The events do not paint a good picture of the agency that Fauci headed for decades: The institute promoted risky virus experiments, but apparently barely supervised them. In addition, several employees appear to have violated the Freedom of Information Act. Fauci may keep his distance from individual employees. But as head of the institute, he bore responsibility.

  1. Damaged trust

The Republicans in Congress have long been exploiting the events surrounding Fauci. Every attack against the pillar saint of the Democrats can help them in the election year.

Jamie Metzl, who Morens and Daszak also criticized in their emails, criticizes the political trench warfare. He says it only distracts from the search for the origin of the pandemic. He is “a fan of Dr. Fauci” and admires his contribution to the fight against AIDS, says Metzl. But there is justified criticism of the epidemiologist.

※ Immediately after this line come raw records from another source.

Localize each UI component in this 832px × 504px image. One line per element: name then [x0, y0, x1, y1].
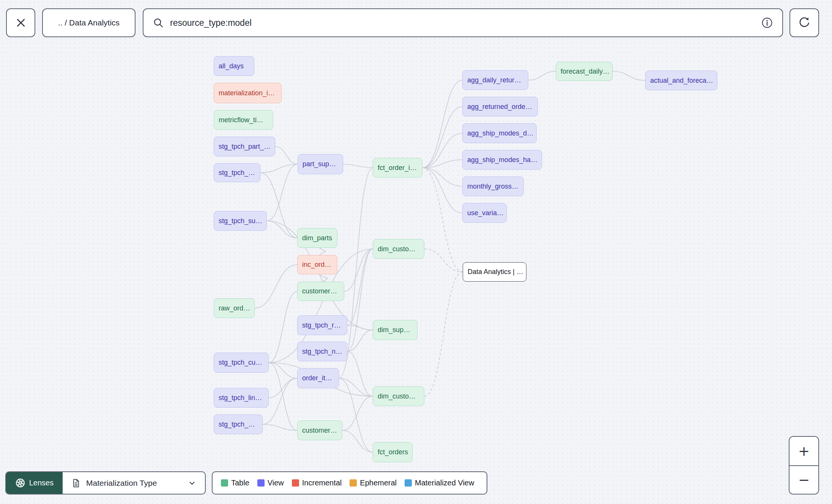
edge-stg_tpch_su-to-dim_parts: [267, 221, 297, 238]
edge-stg_tpch_su-to-part_sup: [267, 164, 298, 221]
node-dim_custo2[interactable]: dim_custo…: [373, 386, 424, 406]
node-dim_parts[interactable]: dim_parts: [297, 228, 337, 248]
node-stg_tpch_su[interactable]: stg_tpch_su…: [214, 211, 267, 231]
node-dim_custo1[interactable]: dim_custo…: [373, 239, 424, 259]
node-metricflow_ti[interactable]: metricflow_ti…: [214, 110, 273, 130]
node-fct_order_i[interactable]: fct_order_i…: [373, 158, 422, 178]
search-input[interactable]: [170, 18, 755, 28]
edge-fct_order_i-to-monthly_gross: [422, 168, 462, 186]
legend-swatch: [257, 479, 265, 487]
legend-label: Materialized View: [415, 479, 474, 487]
edge-stg_tpch_o1-to-part_sup: [260, 164, 298, 173]
node-stg_tpch_r[interactable]: stg_tpch_r…: [297, 315, 347, 335]
refresh-icon: [798, 16, 811, 29]
legend-item-table: Table: [221, 479, 249, 487]
edge-stg_tpch_o2-to-customer2: [263, 424, 297, 430]
document-icon: [71, 478, 81, 488]
lenses-pill: Lenses Materialization Type: [5, 471, 206, 495]
node-agg_ship_ha[interactable]: agg_ship_modes_ha…: [462, 150, 542, 170]
node-part_sup[interactable]: part_sup…: [298, 154, 343, 174]
node-agg_returned[interactable]: agg_returned_orde…: [462, 97, 538, 117]
node-customer2[interactable]: customer…: [297, 421, 342, 440]
edge-agg_daily_retur-to-forecast_daily: [528, 71, 556, 80]
edge-forecast_daily-to-actual_and: [613, 71, 645, 80]
node-actual_and[interactable]: actual_and_foreca…: [645, 71, 717, 90]
node-raw_ord[interactable]: raw_ord…: [214, 298, 255, 318]
node-agg_daily_retur[interactable]: agg_daily_retur…: [462, 70, 528, 90]
node-stg_tpch_o1[interactable]: stg_tpch_…: [214, 163, 260, 182]
close-button[interactable]: [6, 8, 35, 37]
edge-dim_custo1-to-data_analytics: [424, 249, 463, 272]
node-monthly_gross[interactable]: monthly_gross…: [462, 176, 524, 196]
lens-selector[interactable]: Materialization Type: [63, 472, 205, 494]
lenses-label: Lenses: [29, 479, 54, 487]
node-all_days[interactable]: all_days: [214, 56, 254, 76]
edge-stg_tpch_n-to-dim_custo1: [347, 249, 373, 351]
lenses-button[interactable]: Lenses: [6, 472, 63, 494]
node-stg_tpch_lin[interactable]: stg_tpch_lin…: [214, 388, 269, 408]
legend-item-ephemeral: Ephemeral: [350, 479, 397, 487]
zoom-in-button[interactable]: +: [789, 437, 818, 465]
edge-fct_order_i-to-agg_daily_retur: [422, 80, 462, 168]
edge-dim_parts-to-inc_ord: [319, 248, 326, 255]
legend-item-incremental: Incremental: [292, 479, 342, 487]
edge-order_it-to-fct_orders: [339, 378, 373, 452]
edge-stg_tpch_part-to-part_sup: [275, 146, 298, 164]
node-materialization_i[interactable]: materialization_i…: [214, 83, 282, 103]
legend-label: Ephemeral: [360, 479, 397, 487]
legend-item-view: View: [257, 479, 284, 487]
info-icon[interactable]: [761, 17, 773, 29]
node-customer1[interactable]: customer…: [297, 282, 344, 301]
node-stg_tpch_n[interactable]: stg_tpch_n…: [297, 342, 347, 361]
edge-customer1-to-dim_custo1: [344, 249, 373, 291]
node-stg_tpch_cu[interactable]: stg_tpch_cu…: [214, 353, 269, 373]
refresh-button[interactable]: [789, 8, 819, 37]
close-icon: [15, 17, 27, 28]
edge-fct_order_i-to-agg_ship_d: [422, 133, 462, 168]
lineage-canvas[interactable]: all_daysmaterialization_i…metricflow_ti……: [0, 0, 832, 504]
legend-swatch: [405, 479, 412, 487]
edge-customer2-to-fct_orders: [342, 430, 373, 452]
selected-lens-label: Materialization Type: [86, 479, 157, 488]
chevron-down-icon: [188, 479, 197, 488]
edge-part_sup-to-fct_order_i: [343, 164, 373, 168]
edge-fct_order_i-to-agg_returned: [422, 107, 462, 168]
node-inc_ord[interactable]: inc_ord…: [297, 255, 337, 274]
materialization-legend: TableViewIncrementalEphemeralMaterialize…: [212, 471, 487, 495]
breadcrumb-label: .. / Data Analytics: [58, 18, 120, 27]
node-forecast_daily[interactable]: forecast_daily…: [556, 62, 613, 81]
legend-swatch: [292, 479, 299, 487]
node-dim_sup[interactable]: dim_sup…: [373, 320, 418, 340]
legend-label: Table: [231, 479, 249, 487]
node-fct_orders[interactable]: fct_orders: [373, 442, 413, 462]
legend-label: Incremental: [302, 479, 342, 487]
legend-item-materialized-view: Materialized View: [405, 479, 474, 487]
zoom-out-button[interactable]: −: [789, 465, 818, 494]
edge-customer2-to-dim_custo2: [342, 396, 373, 430]
edge-inc_ord-to-customer1: [319, 274, 328, 282]
legend-swatch: [350, 479, 357, 487]
aperture-icon: [15, 478, 25, 488]
node-order_it[interactable]: order_it…: [297, 368, 339, 388]
edge-stg_tpch_n-to-dim_custo2: [347, 351, 373, 396]
legend-label: View: [268, 479, 284, 487]
search-bar: [143, 8, 783, 37]
edge-fct_order_i-to-data_analytics: [422, 168, 463, 272]
edge-stg_tpch_cu-to-customer2: [269, 363, 297, 431]
legend-swatch: [221, 479, 228, 487]
node-stg_tpch_part[interactable]: stg_tpch_part_…: [214, 137, 275, 156]
edge-stg_tpch_lin-to-order_it: [269, 378, 297, 398]
edge-fct_order_i-to-use_varia: [422, 168, 462, 213]
zoom-controls: + −: [789, 436, 819, 495]
node-agg_ship_d[interactable]: agg_ship_modes_d…: [462, 123, 537, 143]
search-icon: [153, 17, 164, 28]
node-data_analytics[interactable]: Data Analytics | …: [463, 262, 526, 282]
edge-raw_ord-to-inc_ord: [255, 265, 297, 309]
edge-dim_custo2-to-data_analytics: [424, 272, 463, 397]
node-stg_tpch_o2[interactable]: stg_tpch_…: [214, 414, 263, 434]
node-use_varia[interactable]: use_varia…: [462, 203, 507, 223]
breadcrumb[interactable]: .. / Data Analytics: [42, 8, 136, 37]
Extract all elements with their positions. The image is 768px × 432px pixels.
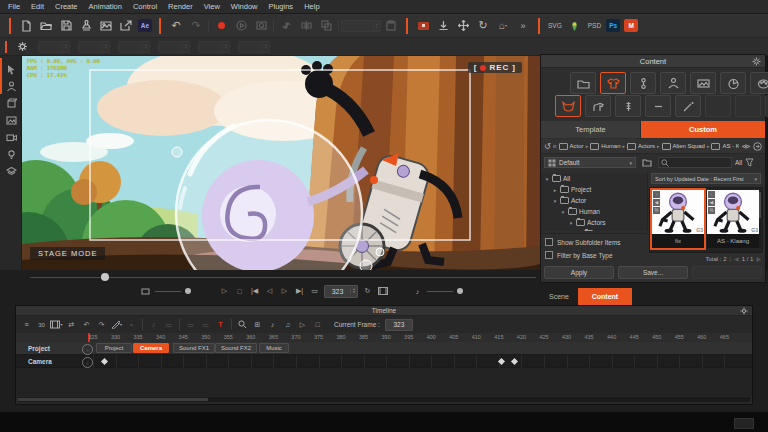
capture-button[interactable]: [253, 17, 270, 34]
swap-icon[interactable]: ⇄: [65, 318, 78, 331]
link-button[interactable]: [278, 17, 295, 34]
category-head-icon[interactable]: [630, 72, 656, 94]
category-palette-icon[interactable]: [750, 72, 768, 94]
pager-next-icon[interactable]: ▶: [756, 255, 761, 262]
save-button[interactable]: [58, 17, 75, 34]
live-preview-icon[interactable]: [415, 17, 432, 34]
track-list-icon[interactable]: ≡: [20, 318, 33, 331]
save-content-button[interactable]: Save...: [618, 266, 688, 279]
track-button-camera[interactable]: Camera: [133, 343, 169, 353]
export-button[interactable]: [118, 17, 135, 34]
menu-item-window[interactable]: Window: [231, 2, 258, 11]
show-subfolder-checkbox[interactable]: Show Subfolder Items: [545, 238, 621, 246]
camera-tool-icon[interactable]: [4, 130, 19, 145]
menu-item-create[interactable]: Create: [55, 2, 78, 11]
new-project-button[interactable]: [18, 17, 35, 34]
category-character-icon[interactable]: [660, 72, 686, 94]
home-view-button[interactable]: ⌂▾: [495, 17, 512, 34]
search-input[interactable]: [671, 159, 729, 167]
track-row-project[interactable]: Project ○ ProjectCameraSound FX1Sound FX…: [16, 342, 752, 355]
view-mode-dropdown[interactable]: Default ▾: [544, 157, 636, 168]
timeline-stop-icon[interactable]: □: [311, 318, 324, 331]
breadcrumb-collapse-icon[interactable]: «: [553, 143, 557, 150]
flip-button[interactable]: [298, 17, 315, 34]
checkbox-icon[interactable]: [545, 251, 553, 259]
timeline-frame-field[interactable]: 323: [385, 319, 413, 331]
tree-item-actor[interactable]: ▾Actor: [541, 195, 647, 206]
range-icon[interactable]: ▭: [199, 318, 212, 331]
tree-item-all[interactable]: ▾All: [541, 173, 647, 184]
category-effect-icon[interactable]: [720, 72, 746, 94]
tree-expander-icon[interactable]: ▾: [552, 198, 558, 204]
thumbnail-mini-icon[interactable]: ↑: [708, 191, 715, 198]
track-button-project[interactable]: Project: [96, 343, 132, 353]
menu-item-render[interactable]: Render: [168, 2, 193, 11]
undo-button[interactable]: ↶: [168, 17, 185, 34]
breadcrumb-refresh-icon[interactable]: [753, 142, 762, 151]
collect-clip-icon[interactable]: ↶: [80, 318, 93, 331]
category-animal-icon[interactable]: [555, 95, 581, 117]
transform-field[interactable]: ▴▾: [118, 41, 150, 53]
category-spine-icon[interactable]: [615, 95, 641, 117]
select-tool-icon[interactable]: [4, 62, 19, 77]
stop-button[interactable]: □: [234, 285, 245, 297]
settings-gear-icon[interactable]: [14, 38, 31, 55]
volume-icon[interactable]: ♪: [412, 285, 423, 297]
tree-expander-icon[interactable]: ▾: [544, 176, 550, 182]
checkbox-icon[interactable]: [545, 238, 553, 246]
zoom-slider-handle[interactable]: [185, 288, 191, 294]
previous-frame-button[interactable]: ◁: [264, 285, 275, 297]
breadcrumb-back-icon[interactable]: ↺: [544, 142, 551, 151]
track-button-sound-fx1[interactable]: Sound FX1: [173, 343, 215, 353]
category-dash-icon[interactable]: [645, 95, 671, 117]
edit-motion-icon[interactable]: ▾: [110, 318, 123, 331]
thumbnail-mini-icon[interactable]: ↑: [653, 191, 660, 198]
loop-region-icon[interactable]: ▭: [184, 318, 197, 331]
group-button[interactable]: [318, 17, 335, 34]
content-settings-gear-icon[interactable]: [752, 57, 761, 66]
search-scope-all[interactable]: All: [735, 159, 742, 166]
stage-viewport[interactable]: FPS : 0.00, AVG : 0.00 RAM : 3761MB CPU …: [22, 56, 540, 270]
add-track-icon[interactable]: ⊞: [251, 318, 264, 331]
volume-slider-handle[interactable]: [457, 288, 463, 294]
track-row-camera[interactable]: Camera ○: [16, 355, 752, 368]
category-wand-icon[interactable]: [675, 95, 701, 117]
pan-slider-icon[interactable]: [140, 285, 151, 297]
paste-pose-button[interactable]: [383, 17, 400, 34]
volume-slider-track[interactable]: [427, 291, 453, 292]
tab-custom[interactable]: Custom: [641, 121, 765, 138]
track-toggle-icon[interactable]: ○: [82, 357, 93, 368]
tree-item-2d-tots[interactable]: 2D Tots: [541, 228, 647, 231]
tree-expander-icon[interactable]: ▾: [568, 220, 574, 226]
move-tool-button[interactable]: [455, 17, 472, 34]
after-effects-icon[interactable]: Ae: [138, 19, 152, 32]
breadcrumb-item[interactable]: Actor: [570, 143, 584, 149]
redo-button[interactable]: ↷: [188, 17, 205, 34]
zoom-slider-track[interactable]: [155, 291, 181, 292]
tab-content[interactable]: Content: [578, 288, 632, 305]
pivot-anchor-button[interactable]: [435, 17, 452, 34]
open-folder-icon[interactable]: [641, 156, 654, 169]
menu-item-edit[interactable]: Edit: [31, 2, 44, 11]
photoshop-icon[interactable]: Ps: [606, 19, 620, 32]
filter-base-type-checkbox[interactable]: Filter by Base Type: [545, 251, 613, 259]
keyframe-diamond[interactable]: [101, 358, 108, 365]
breadcrumb-eye-icon[interactable]: [741, 143, 751, 150]
category-quadruped-icon[interactable]: [585, 95, 611, 117]
status-corner-widget[interactable]: [734, 418, 754, 429]
category-scene-icon[interactable]: [690, 72, 716, 94]
open-project-button[interactable]: [38, 17, 55, 34]
tree-expander-icon[interactable]: ▾: [560, 209, 566, 215]
timeline-gear-icon[interactable]: [740, 307, 748, 315]
marketplace-icon[interactable]: M: [624, 19, 638, 32]
apply-button[interactable]: Apply: [544, 266, 614, 279]
menu-item-animation[interactable]: Animation: [89, 2, 122, 11]
actor-tool-icon[interactable]: [4, 79, 19, 94]
menu-item-help[interactable]: Help: [304, 2, 319, 11]
loop-button[interactable]: ↻: [362, 285, 373, 297]
menu-item-control[interactable]: Control: [133, 2, 157, 11]
flatten-icon[interactable]: ↷: [95, 318, 108, 331]
record-button[interactable]: [213, 17, 230, 34]
thumbnail-mini-icon[interactable]: %: [653, 207, 660, 214]
break-link-icon[interactable]: T: [214, 318, 227, 331]
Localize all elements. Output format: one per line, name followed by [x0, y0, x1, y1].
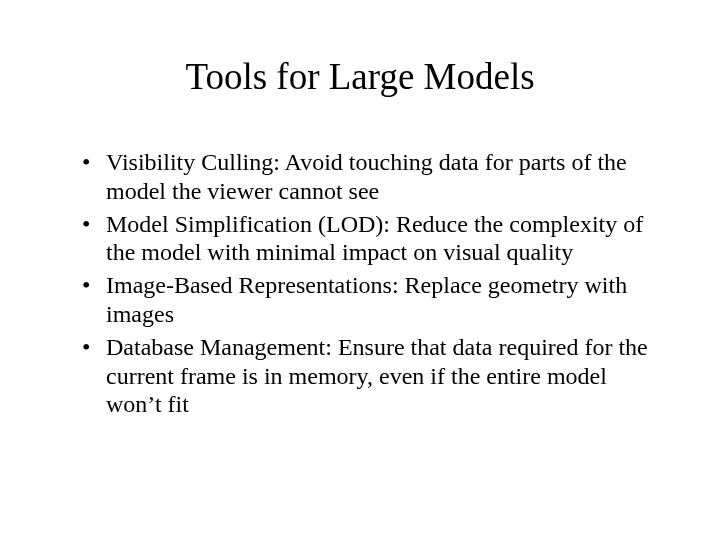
list-item: Visibility Culling: Avoid touching data …: [88, 148, 660, 206]
list-item: Database Management: Ensure that data re…: [88, 333, 660, 419]
list-item: Model Simplification (LOD): Reduce the c…: [88, 210, 660, 268]
list-item: Image-Based Representations: Replace geo…: [88, 271, 660, 329]
slide-title: Tools for Large Models: [60, 55, 660, 98]
bullet-list: Visibility Culling: Avoid touching data …: [60, 148, 660, 419]
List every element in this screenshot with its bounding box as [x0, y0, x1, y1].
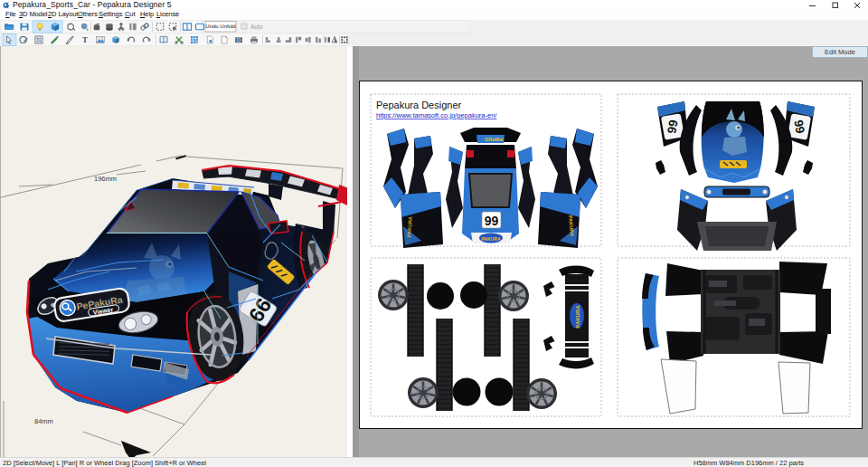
svg-text:T: T — [82, 35, 88, 44]
svg-text:Pepakura Designer: Pepakura Designer — [376, 100, 462, 110]
svg-text:Auto: Auto — [250, 24, 263, 30]
svg-text:66: 66 — [792, 119, 807, 135]
svg-text:196mm: 196mm — [94, 175, 117, 183]
svg-text:66: 66 — [665, 119, 680, 135]
svg-text:Undo Unfold: Undo Unfold — [205, 24, 235, 29]
svg-text:99: 99 — [485, 214, 499, 228]
svg-text:PAKURA: PAKURA — [575, 305, 580, 329]
svg-text:https://www.tamasoft.co.jp/pep: https://www.tamasoft.co.jp/pepakura-en/ — [376, 111, 497, 119]
svg-text:PAKURA: PAKURA — [481, 236, 500, 242]
svg-text:84mm: 84mm — [34, 417, 53, 425]
svg-text:GReMal: GReMal — [485, 137, 504, 142]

The emails do not prove that those involved know the origin of the epidemic and are hiding it. But they show contempt for the right of citizens and the press to information, and this in a part of the scientific community that has been criticized for years as being too closed off  .

This is harmful, even beyond the question of the origin of the corona, says Filippa Lentzos. The biosecurity expert from King’s College London is working on a set of rules for research that carries pandemic risks. To do this, she has joined forces with scientists from all over the world, including advocates of the laboratory theory as well as researchers who believe a zoonosis is more likely.

At the beginning of the year, the group presented a draft   of international standards that are intended to help the world protect itself against zoonoses as well as laboratory accidents.

“This will only work if citizens trust the experts,” says Lentzos. However, events like those at the NIAID damage trust in science. In the age of fake news, this is all the more annoying, says the expert. “It endangers our democracies.”